Wednesday, May 11, 2005

questions for you philosophical types

Assume that "ultimates," however we define them, are open, to some degree or other, to rational consideration. Let's further assume that many religious conceptions of "the ultimate" include a heavy dose of ineffability.

What tools in the philosopher's tool kit deal with ineffability? What can be said about the unsayable? Obviously a historian of religions will note that the world's religious scriptures say plenty about the unsayable; my question focuses specifically on Western philosophers in the analytical tradition, who might be keen to avoid the irony of the Tao Te Ching's claim that the Tao can't be spoken of... immediately followed by a disquisition on the Tao*.

Side question: What overlap, if any, is there between "ultimates" and "the ineffable"**? Are ultimates and the ineffable perhaps identical?

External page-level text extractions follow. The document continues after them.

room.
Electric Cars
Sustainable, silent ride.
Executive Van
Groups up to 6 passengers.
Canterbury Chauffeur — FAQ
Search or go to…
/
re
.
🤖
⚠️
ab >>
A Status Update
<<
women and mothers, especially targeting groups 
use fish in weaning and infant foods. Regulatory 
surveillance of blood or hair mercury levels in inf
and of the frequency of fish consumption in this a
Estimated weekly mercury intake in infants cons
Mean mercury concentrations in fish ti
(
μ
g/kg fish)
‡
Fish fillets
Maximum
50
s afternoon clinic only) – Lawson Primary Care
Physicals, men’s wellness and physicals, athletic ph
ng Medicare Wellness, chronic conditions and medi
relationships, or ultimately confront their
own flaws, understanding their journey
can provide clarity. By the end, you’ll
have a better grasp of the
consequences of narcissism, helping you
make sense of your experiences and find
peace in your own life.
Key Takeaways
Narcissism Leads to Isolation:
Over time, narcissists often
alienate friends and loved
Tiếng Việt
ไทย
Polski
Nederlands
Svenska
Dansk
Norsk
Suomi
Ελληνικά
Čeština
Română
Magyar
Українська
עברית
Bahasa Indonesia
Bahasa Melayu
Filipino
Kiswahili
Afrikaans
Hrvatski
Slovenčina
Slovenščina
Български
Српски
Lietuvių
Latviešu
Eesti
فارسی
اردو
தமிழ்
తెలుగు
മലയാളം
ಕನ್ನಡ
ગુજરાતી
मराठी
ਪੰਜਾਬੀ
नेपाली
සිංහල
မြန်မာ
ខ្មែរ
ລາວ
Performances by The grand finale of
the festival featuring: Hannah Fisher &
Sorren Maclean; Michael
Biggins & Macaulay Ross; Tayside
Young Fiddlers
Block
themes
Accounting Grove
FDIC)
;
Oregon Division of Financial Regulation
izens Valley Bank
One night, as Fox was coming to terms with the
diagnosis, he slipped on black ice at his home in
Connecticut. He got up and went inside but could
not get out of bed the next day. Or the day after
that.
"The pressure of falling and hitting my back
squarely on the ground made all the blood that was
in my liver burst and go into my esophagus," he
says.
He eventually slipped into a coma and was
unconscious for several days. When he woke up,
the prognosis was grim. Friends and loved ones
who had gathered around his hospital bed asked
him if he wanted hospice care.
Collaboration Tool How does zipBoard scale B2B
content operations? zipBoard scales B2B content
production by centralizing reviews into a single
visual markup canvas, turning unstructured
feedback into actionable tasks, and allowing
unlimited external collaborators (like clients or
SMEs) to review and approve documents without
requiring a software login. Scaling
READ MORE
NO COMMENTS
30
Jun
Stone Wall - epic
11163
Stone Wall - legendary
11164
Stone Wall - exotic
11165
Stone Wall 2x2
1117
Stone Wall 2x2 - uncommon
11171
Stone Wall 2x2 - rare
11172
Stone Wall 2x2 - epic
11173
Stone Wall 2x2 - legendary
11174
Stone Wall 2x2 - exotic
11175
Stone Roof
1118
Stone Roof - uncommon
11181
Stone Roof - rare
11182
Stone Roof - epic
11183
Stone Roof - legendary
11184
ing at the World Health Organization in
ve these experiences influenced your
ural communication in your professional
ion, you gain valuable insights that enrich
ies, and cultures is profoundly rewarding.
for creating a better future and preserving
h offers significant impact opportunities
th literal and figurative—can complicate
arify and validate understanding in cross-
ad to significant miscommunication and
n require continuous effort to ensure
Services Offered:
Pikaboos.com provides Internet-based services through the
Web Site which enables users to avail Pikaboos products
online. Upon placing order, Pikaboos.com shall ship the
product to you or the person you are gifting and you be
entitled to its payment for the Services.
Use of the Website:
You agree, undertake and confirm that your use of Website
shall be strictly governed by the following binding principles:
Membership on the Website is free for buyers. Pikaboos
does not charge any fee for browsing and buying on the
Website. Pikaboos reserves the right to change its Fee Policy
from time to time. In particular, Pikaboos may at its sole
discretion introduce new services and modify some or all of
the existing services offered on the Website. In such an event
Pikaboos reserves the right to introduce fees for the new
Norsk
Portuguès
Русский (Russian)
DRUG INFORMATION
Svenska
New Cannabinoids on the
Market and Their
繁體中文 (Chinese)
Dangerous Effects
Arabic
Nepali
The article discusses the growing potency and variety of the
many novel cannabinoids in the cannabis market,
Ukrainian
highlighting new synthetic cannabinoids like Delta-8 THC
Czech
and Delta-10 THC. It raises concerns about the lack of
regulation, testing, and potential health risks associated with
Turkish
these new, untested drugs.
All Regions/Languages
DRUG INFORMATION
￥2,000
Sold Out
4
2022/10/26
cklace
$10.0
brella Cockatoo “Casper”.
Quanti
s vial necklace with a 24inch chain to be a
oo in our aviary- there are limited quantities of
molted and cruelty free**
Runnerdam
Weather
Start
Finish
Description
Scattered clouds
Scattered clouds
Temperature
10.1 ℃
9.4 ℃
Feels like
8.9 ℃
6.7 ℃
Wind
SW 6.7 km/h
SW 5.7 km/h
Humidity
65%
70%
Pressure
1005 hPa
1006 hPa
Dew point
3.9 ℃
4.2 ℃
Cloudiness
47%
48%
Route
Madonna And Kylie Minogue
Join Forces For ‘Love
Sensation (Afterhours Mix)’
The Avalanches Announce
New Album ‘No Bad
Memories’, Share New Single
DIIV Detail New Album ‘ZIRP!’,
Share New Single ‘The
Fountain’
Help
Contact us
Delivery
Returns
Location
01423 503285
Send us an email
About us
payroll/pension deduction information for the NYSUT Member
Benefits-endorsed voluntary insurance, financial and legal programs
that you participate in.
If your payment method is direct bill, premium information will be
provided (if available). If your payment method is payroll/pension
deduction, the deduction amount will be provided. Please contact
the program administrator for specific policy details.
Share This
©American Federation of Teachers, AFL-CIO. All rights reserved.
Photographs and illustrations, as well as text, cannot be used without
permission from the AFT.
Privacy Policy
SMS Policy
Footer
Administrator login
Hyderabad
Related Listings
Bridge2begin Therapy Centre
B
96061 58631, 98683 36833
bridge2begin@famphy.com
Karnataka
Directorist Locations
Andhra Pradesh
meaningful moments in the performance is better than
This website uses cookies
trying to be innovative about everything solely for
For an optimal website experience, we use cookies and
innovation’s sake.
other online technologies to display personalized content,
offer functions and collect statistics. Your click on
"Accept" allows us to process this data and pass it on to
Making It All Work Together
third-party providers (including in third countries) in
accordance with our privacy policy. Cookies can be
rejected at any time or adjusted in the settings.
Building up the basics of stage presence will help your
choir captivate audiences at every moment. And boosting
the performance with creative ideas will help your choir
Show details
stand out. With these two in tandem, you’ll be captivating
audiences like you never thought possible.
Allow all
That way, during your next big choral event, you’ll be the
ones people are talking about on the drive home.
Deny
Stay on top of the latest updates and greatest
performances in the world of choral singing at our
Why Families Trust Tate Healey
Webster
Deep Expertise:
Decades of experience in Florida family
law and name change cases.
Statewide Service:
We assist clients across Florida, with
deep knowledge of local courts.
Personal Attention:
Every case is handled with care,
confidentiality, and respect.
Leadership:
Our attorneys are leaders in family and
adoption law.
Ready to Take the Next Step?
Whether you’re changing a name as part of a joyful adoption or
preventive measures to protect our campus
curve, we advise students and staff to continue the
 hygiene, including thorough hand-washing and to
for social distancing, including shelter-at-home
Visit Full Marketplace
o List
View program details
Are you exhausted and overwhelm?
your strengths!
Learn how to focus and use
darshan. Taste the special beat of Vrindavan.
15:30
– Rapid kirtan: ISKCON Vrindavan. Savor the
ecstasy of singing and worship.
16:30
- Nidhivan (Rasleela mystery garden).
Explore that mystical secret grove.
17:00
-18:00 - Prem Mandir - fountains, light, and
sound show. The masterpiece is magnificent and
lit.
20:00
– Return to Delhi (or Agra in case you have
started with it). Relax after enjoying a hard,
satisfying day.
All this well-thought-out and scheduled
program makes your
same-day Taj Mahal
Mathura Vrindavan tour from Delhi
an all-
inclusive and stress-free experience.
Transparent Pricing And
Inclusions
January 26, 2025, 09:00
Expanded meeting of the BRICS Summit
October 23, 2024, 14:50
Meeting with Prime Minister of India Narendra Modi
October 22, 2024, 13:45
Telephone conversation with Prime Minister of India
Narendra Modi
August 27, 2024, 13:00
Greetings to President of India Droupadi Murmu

Can one speak of ultimates (in the religious sense) without also speaking of ineffability?

While we're at it, I've got a bone to pick about the Kantian (I think it's Kantian, but probably not uniquely Kantian) contention that "existence is not a predicate."

The word predicate in this context means quality or attribute. Kant (or whoever it was) was saying that it's wrong to say something like, "A horse has these attributes: four legs, one head, mammalian biology, and the quality of existence." If I understand this correctly, the complaint is that we don't want to be making a claim like "a unicorn has four legs, one head, mammalian biology, and the quality of nonexistence."

But why not? We might agree that unicorns are artifacts of human imagination, but we're on the cusp of being able to create whole herds of them. Could a unicorn be an ideal Form simply waiting to be instantiated?

I think I remember once hearing that the problem with seeing existence as a predicate is that it's silly to create a chart divided into "things that exist" and "things that don't exist," because precisely nothing would be in the second column. Since those things don't exist, they can't be noted.

I disagree. The column "things that don't exist" could be subdivided into "things that could exist, but currently don't," and "things that can never exist." Assuming that physics follows the laws of logic, the only things in the second subcategory would have to be logical impossibilities, of which there would be numberless examples. The things in the first subcategory would also be numberless, but would be plausible. Does existence contain "potential" and "actual" modes? Specifically, can I claim that "unicorns potentially exist" as a sort of weak claim for "unicornic" existence? Are philosophers, especially those who want the cosmos to be carved up into neat little notional squares, freaked out by a fulsome category like "potential existence" because it violates their sense of conceptual neatness?

Bill Clinton arose from a constellation of intercausal factors. Zoom backwards in time, and he was no more than a wriggling spermatozoon in some dude's sweaty ball sac, as well as a waiting egg. Did that spermatozoon and that egg represent, at the time, a "potential president"? Could one have said, in 1910, well before said sperm and said egg existed, that "President Bill Clinton exists in potential"? If so, then could we not also say, "Fire-breathing dragons exist in potential"? As a matter of historical fact, fire-breathing dragons haven't existed and don't exist. But need this always be the case?

Part of what I'm trying to get at-- and it may not be obvious from my approach-- is that I have my doubts about the applicability of philosophical method to core religious concepts. I wonder whether philosophers are in fact equipped to face ultimates, if we assume that "ultimates" contain the ineffable. My suspicion, as you might have gathered from previous posts on this subject, is that philosophers are singularly unable to handle the ineffable. This isn't a dig against philosophy; it's simply a limitation inherent in the field. A philosopher, so moved, could construct a similar argument about the limitations of religion... but "religion" is, in my opinion, a much squishier phenomenon than analytical philosophy, and would survive such an assault largely unscathed.






*Whether this is, in fact, ironic is largely a matter of perspective. A Zennist would say there's nothing ironic about using discourse to point to that which lies in the nondiscursive realm. A meditator who attains enlightenment doesn't stop talking or thinking. One doesn't leave/transcend the world of form and pass into the world of emptiness: form is emptiness and emptiness is form. Nirvana is samsara.

**"The ineffable" is grammatically singular, but the word's referent is by definition beyond dualistic reckoning. Neither singular nor plural notions/concepts/etc. can comprehend the ineffable. Or can they?